Segundo a procuradoria, o prefeito repassou informações privilegiadas à dupla sobre o trâmite das chamadas públicas realizadas em 2012 e 2013 para o fornecimento irregular de sucos de laranja pasteurizado para a merenda escolar. Por ser um produto industrializado, as embalagens não poderiam ser adquiridas com a verba federal, destinada à agricultura familiar, o que configuraria desvio de recurso. O Ministério Público afirma que as verbas destinadas da Prefeitura eram depositadas em conta-corrente da Coaf mantida pela agência do Banco Bradesco no Shopping Bebedouro. Devido ao grande volume de dinheiro, as contas eram objeto de sucessivas operações de lavagem de dinheiro por meio de saques e transferências entre os familiares dos empresários da cooperativa, lobistas e vendedores. Segundo levantamento da procuradoria, mais de R$ 6 milhões foram sacados da agência entre 2013 e 2016. As transações tiveram auxílio de gerentes da agência, que teriam descumprido regulamentos do Banco Central que obriga ao Conselho de Controle de Atividades Financeiras a comunicação de movimentação financeira suspeitas que indicassem lavagem de dinheiro. A própria agência, diz o Ministério Público Federal, contava com uma sala própria para a entrega de valores em espécie desviados dos cofres públicos.
Além do prefeito Jonas Donizette e o ex-prefeito Pedro Serafim Junior, foram denunciados:
Cassio Izique Chebabi, ex-presidente da Coaf: Dispensa indevida de licitação, desvio de verbas públicas, em favor próprio, de seus familiares e de terceiros, associação criminosa, lavagem de dinheiro e formação de cartel.
Camila Izique Chebabi, esposa de Cassio: crimes de lavagem de dinheiro e quadrilha;
Weder José Piffer, o ex-vice-presidente da Coaf: desvio de verbas públicas em proveito próprio, de seus familiares e de terceiros, dispensa indevida de licitação, associação criminosa e formação de cartel;
Carlos Alberto Santana da Silva, o ex-vice-presidente da Coaf, desvio de verbas públicas em proveito de terceiros, dispensa indevida de licitação, associação criminosa, lavagem de dinheiro e formação de cartel;
Sebastião Elias Misiara Mokdici: associação criminosa, lavagem de dinheiro, ilegal dispensa de licitação, e desvio de verbas públicas em favor próprio.
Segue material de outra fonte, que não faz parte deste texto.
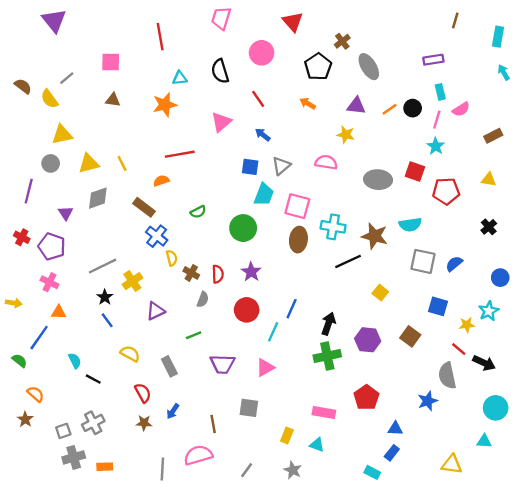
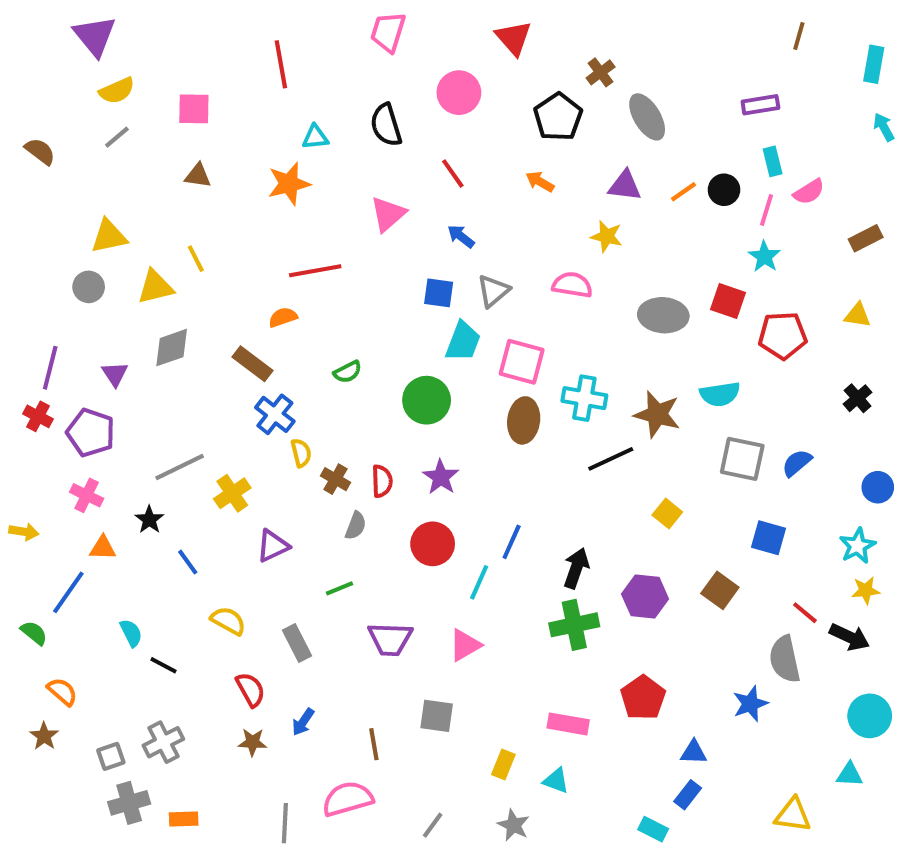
yellow semicircle: (49, 99) -> (117, 91), moved, turned -78
yellow line: (122, 163) -> (196, 259), moved
purple line: (29, 191) -> (50, 368), moved
black star: (105, 297) -> (149, 520), moved
yellow star: (467, 325) -> (866, 590), moved

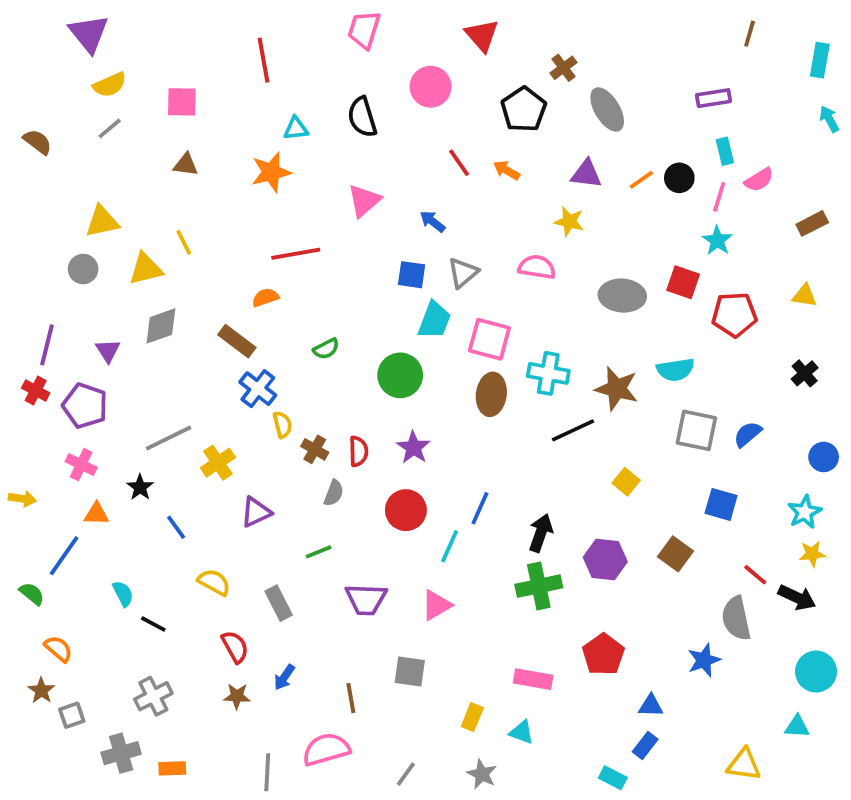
red line: (453, 174) -> (459, 163), moved
gray square: (111, 756) -> (72, 715), moved

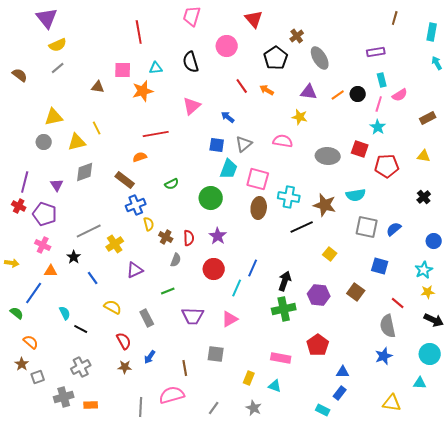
pink square: (182, 102) -> (123, 70), moved
blue cross: (258, 389) -> (136, 205), turned 30
black arrow: (797, 597) -> (434, 320), moved
blue star: (704, 660) -> (384, 356), moved

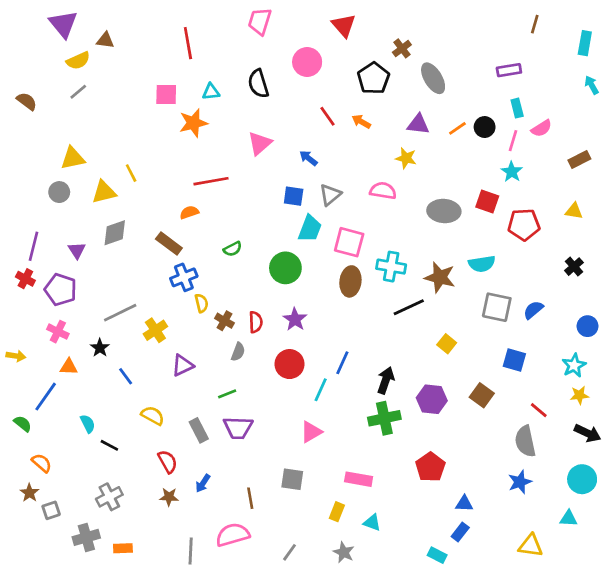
brown triangle: (98, 87) -> (105, 40), moved
purple trapezoid: (193, 316) -> (238, 428), moved
pink rectangle: (281, 358) -> (359, 479), moved

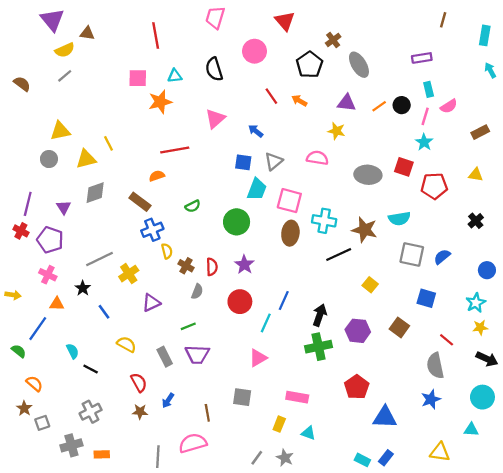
blue triangle: (464, 504) -> (385, 417), size x1.6
blue rectangle: (460, 532) -> (386, 458), moved
gray line: (290, 552) -> (257, 458), moved

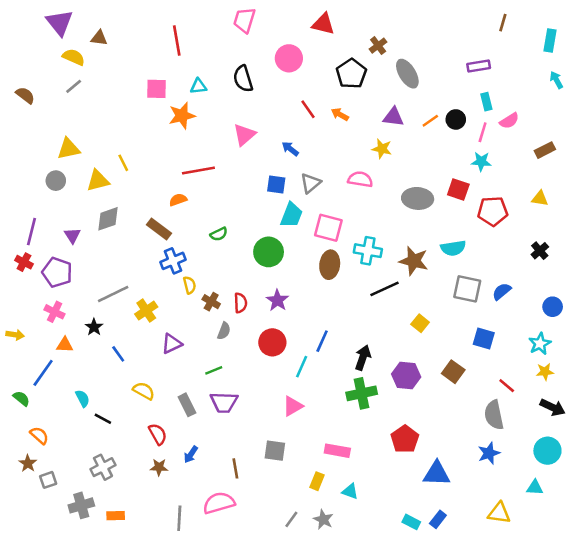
red triangle: (285, 21) -> (323, 24), turned -35
yellow semicircle: (65, 50) -> (74, 57), turned -132
cyan star: (424, 142) -> (481, 162), turned -30

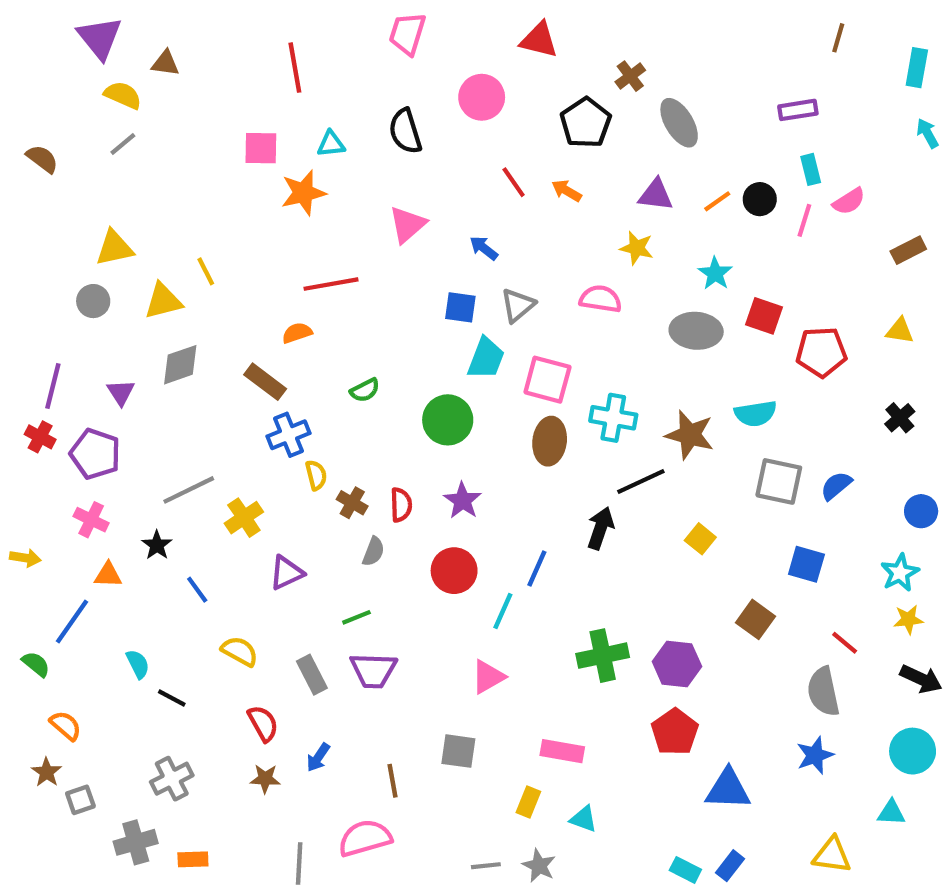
cyan star: (481, 162) -> (715, 273), moved, turned 30
black arrow: (363, 358) -> (601, 528), moved
purple hexagon: (406, 375) -> (677, 664), moved
gray line: (291, 519) -> (486, 866), turned 48

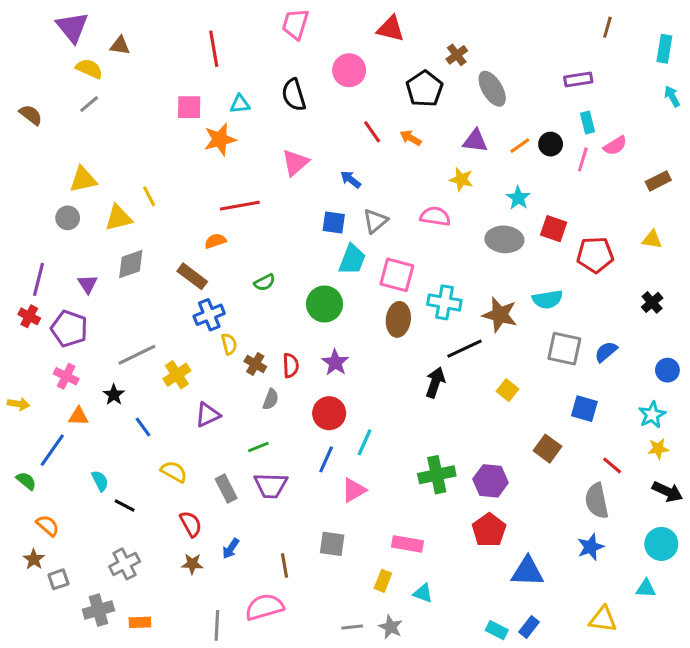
blue line: (537, 568) -> (326, 459), moved

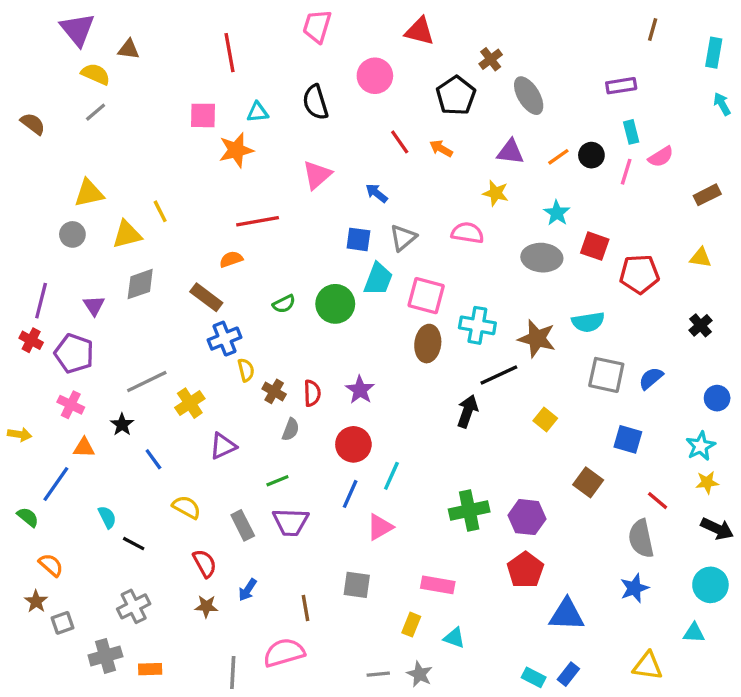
green circle: (324, 304) -> (335, 304), moved

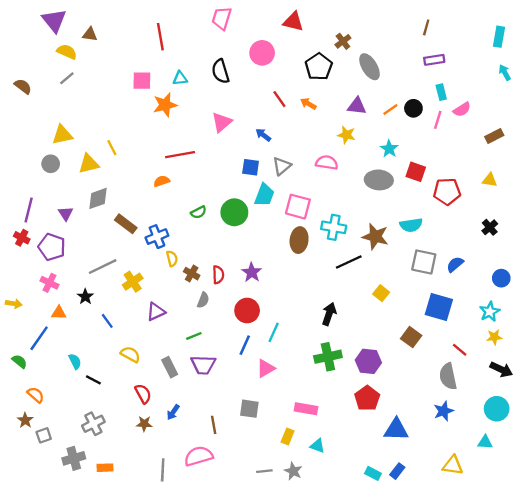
brown line: (653, 29) -> (426, 27), moved
brown rectangle: (206, 297) -> (126, 224), moved
black arrow: (467, 411) -> (329, 314), moved
blue square: (628, 439) -> (439, 307), size x1.4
Emerson Girardi, sobrinho de Sebastião: associação criminosa, dispensa indevida de licitação e desvio de verbas públicas.
Joaquim Geraldo da Silva e Enyo Ronaldo Soldeira Esparrinha, empresários: associação criminosa e lavagem de dinheiro.
Gerentes do Banco Bradesco, da agência localizada no Shopping de Bebedouro: lavagem de dinheiro.